● Exercise goal:
Restate all of the entries exactly, dropping any pictures they hold.

● Extracted information:
- Opening Delimiter -

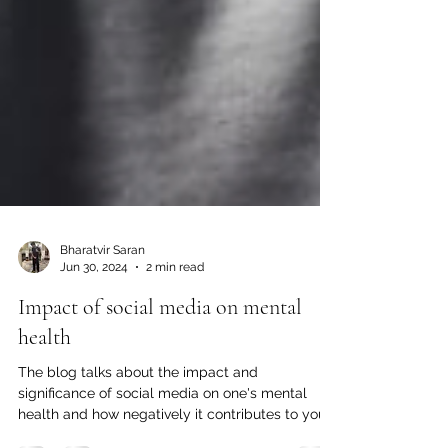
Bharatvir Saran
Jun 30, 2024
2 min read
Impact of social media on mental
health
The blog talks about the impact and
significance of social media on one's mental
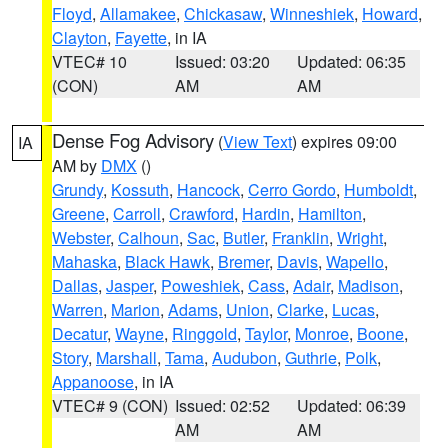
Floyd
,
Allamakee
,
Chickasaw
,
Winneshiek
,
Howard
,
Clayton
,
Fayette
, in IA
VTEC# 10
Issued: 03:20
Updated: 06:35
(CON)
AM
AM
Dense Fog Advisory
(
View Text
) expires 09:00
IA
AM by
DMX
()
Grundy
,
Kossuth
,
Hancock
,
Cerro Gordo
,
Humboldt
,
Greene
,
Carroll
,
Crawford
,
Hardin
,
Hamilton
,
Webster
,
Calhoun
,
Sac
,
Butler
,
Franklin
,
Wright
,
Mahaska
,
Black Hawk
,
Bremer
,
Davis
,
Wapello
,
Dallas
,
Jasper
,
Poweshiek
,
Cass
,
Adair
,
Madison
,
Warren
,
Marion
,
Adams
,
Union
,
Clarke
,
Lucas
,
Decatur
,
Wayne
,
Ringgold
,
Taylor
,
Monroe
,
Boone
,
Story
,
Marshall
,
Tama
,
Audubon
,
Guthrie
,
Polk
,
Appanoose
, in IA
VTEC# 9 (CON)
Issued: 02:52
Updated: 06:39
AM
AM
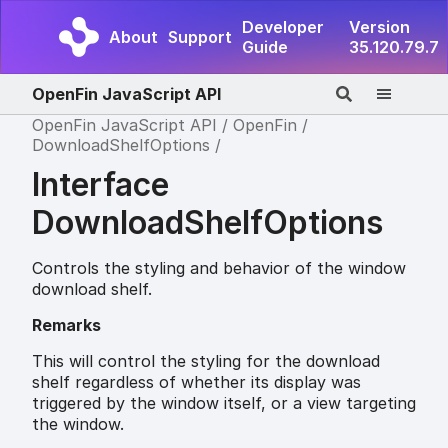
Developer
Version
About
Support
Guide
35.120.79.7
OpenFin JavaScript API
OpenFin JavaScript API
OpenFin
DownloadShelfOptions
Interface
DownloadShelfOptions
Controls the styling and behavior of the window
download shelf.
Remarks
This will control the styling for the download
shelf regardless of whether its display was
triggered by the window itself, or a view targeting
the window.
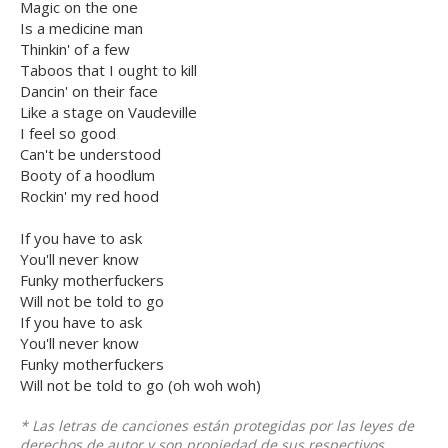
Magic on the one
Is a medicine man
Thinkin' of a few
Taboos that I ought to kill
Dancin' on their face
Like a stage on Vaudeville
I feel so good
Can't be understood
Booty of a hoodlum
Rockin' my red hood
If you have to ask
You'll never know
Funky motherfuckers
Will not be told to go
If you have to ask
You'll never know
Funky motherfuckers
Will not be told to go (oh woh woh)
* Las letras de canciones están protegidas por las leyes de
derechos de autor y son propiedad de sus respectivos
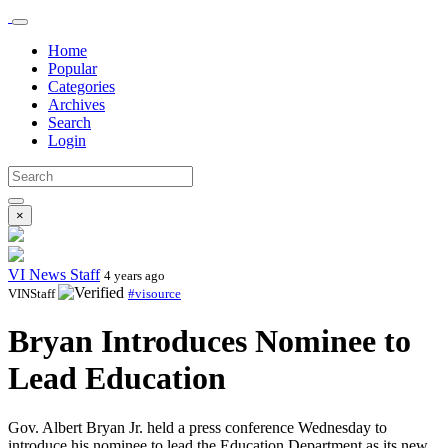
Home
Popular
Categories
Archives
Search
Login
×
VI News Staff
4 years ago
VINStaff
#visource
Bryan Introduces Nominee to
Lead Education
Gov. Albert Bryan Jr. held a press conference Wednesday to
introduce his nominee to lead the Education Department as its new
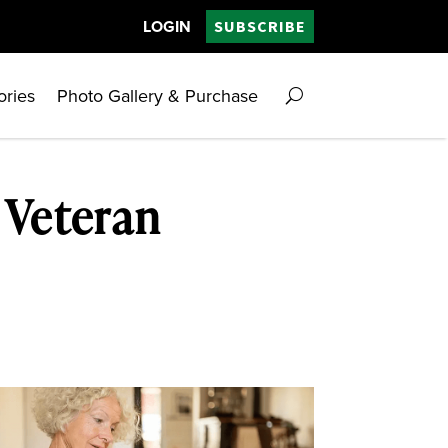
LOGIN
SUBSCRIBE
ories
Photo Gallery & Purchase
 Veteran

- Closing Delimiter -

● Your response:
Bharatvir Saran
Jun 30, 2024
2 min read
Impact of social media on mental
health
The blog talks about the impact and
significance of social media on one's mental
Floyd
,
Allamakee
,
Chickasaw
,
Winneshiek
,
Howard
,
Clayton
,
Fayette
, in IA
VTEC# 10
Issued: 03:20
Updated: 06:35
(CON)
AM
AM
Dense Fog Advisory
(
View Text
) expires 09:00
IA
AM by
DMX
()
Grundy
,
Kossuth
,
Hancock
,
Cerro Gordo
,
Humboldt
,
Greene
,
Carroll
,
Crawford
,
Hardin
,
Hamilton
,
Webster
,
Calhoun
,
Sac
,
Butler
,
Franklin
,
Wright
,
Mahaska
,
Black Hawk
,
Bremer
,
Davis
,
Wapello
,
Dallas
,
Jasper
,
Poweshiek
,
Cass
,
Adair
,
Madison
,
Warren
,
Marion
,
Adams
,
Union
,
Clarke
,
Lucas
,
Decatur
,
Wayne
,
Ringgold
,
Taylor
,
Monroe
,
Boone
,
Story
,
Marshall
,
Tama
,
Audubon
,
Guthrie
,
Polk
,
Appanoose
, in IA
VTEC# 9 (CON)
Issued: 02:52
Updated: 06:39
AM
AM
Developer
Version
About
Support
Guide
35.120.79.7
OpenFin JavaScript API
OpenFin JavaScript API
OpenFin
DownloadShelfOptions
Interface
DownloadShelfOptions
Controls the styling and behavior of the window
download shelf.
Remarks
This will control the styling for the download
shelf regardless of whether its display was
triggered by the window itself, or a view targeting
the window.
Magic on the one
Is a medicine man
Thinkin' of a few
Taboos that I ought to kill
Dancin' on their face
Like a stage on Vaudeville
I feel so good
Can't be understood
Booty of a hoodlum
Rockin' my red hood
If you have to ask
You'll never know
Funky motherfuckers
Will not be told to go
If you have to ask
You'll never know
Funky motherfuckers
Will not be told to go (oh woh woh)
* Las letras de canciones están protegidas por las leyes de
derechos de autor y son propiedad de sus respectivos
Home
Popular
Categories
Archives
Search
Login
×
VI News Staff
4 years ago
VINStaff
#visource
Bryan Introduces Nominee to
Lead Education
Gov. Albert Bryan Jr. held a press conference Wednesday to
introduce his nominee to lead the Education Department as its new
LOGIN
SUBSCRIBE
ories
Photo Gallery & Purchase
 Veteran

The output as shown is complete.